WORK REQUEST = Across the data below, count every line where the string "فراخوان" appears. Answer with the number alone.

EXERCISE DATA =
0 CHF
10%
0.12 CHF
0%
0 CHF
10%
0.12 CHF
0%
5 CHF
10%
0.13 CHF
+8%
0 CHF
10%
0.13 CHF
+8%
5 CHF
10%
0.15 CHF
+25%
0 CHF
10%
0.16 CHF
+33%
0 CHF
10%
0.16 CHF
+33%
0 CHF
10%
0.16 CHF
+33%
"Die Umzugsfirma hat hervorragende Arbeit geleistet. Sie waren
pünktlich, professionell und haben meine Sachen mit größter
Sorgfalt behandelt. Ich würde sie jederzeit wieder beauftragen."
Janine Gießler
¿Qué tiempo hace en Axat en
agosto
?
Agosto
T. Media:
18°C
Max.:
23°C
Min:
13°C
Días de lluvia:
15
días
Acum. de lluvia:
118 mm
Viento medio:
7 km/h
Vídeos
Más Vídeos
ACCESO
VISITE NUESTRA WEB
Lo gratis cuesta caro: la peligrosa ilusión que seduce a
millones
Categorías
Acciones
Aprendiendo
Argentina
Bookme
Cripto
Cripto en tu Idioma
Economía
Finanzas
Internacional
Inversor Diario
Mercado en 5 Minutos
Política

...

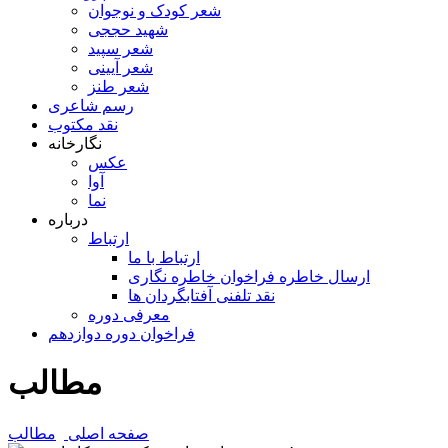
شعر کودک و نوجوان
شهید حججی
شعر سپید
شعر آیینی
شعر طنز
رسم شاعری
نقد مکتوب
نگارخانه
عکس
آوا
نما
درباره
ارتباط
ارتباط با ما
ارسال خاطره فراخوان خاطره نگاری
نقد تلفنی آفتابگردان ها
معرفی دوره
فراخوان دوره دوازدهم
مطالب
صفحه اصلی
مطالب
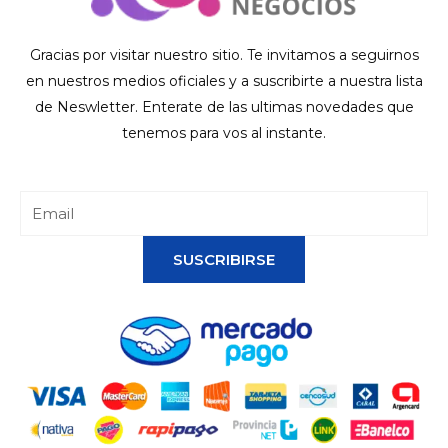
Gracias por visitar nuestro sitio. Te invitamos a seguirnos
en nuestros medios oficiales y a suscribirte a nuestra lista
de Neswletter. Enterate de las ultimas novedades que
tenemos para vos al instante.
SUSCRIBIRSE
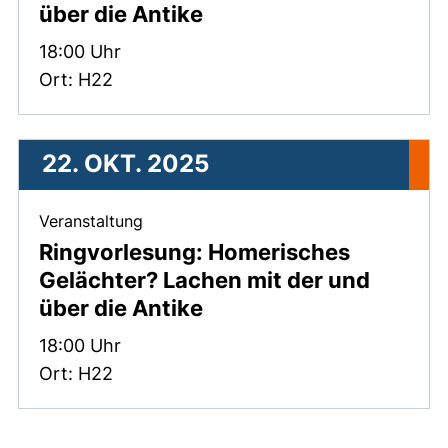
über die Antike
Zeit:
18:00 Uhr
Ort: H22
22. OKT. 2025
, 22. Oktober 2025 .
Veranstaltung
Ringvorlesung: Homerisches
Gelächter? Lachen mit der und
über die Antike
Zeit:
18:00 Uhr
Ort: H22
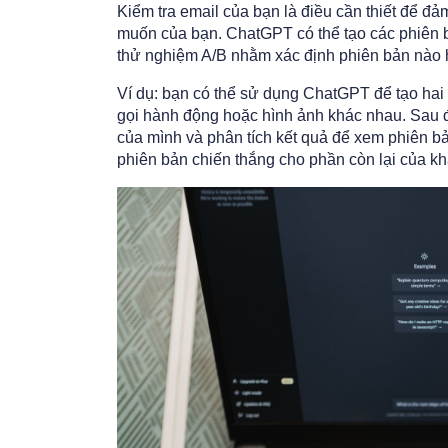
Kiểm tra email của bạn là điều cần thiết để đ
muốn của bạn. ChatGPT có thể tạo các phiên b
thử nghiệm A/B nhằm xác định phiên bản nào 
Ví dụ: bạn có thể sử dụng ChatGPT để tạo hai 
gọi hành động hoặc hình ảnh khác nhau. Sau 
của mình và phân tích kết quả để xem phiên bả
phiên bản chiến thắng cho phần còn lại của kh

RESULT = 2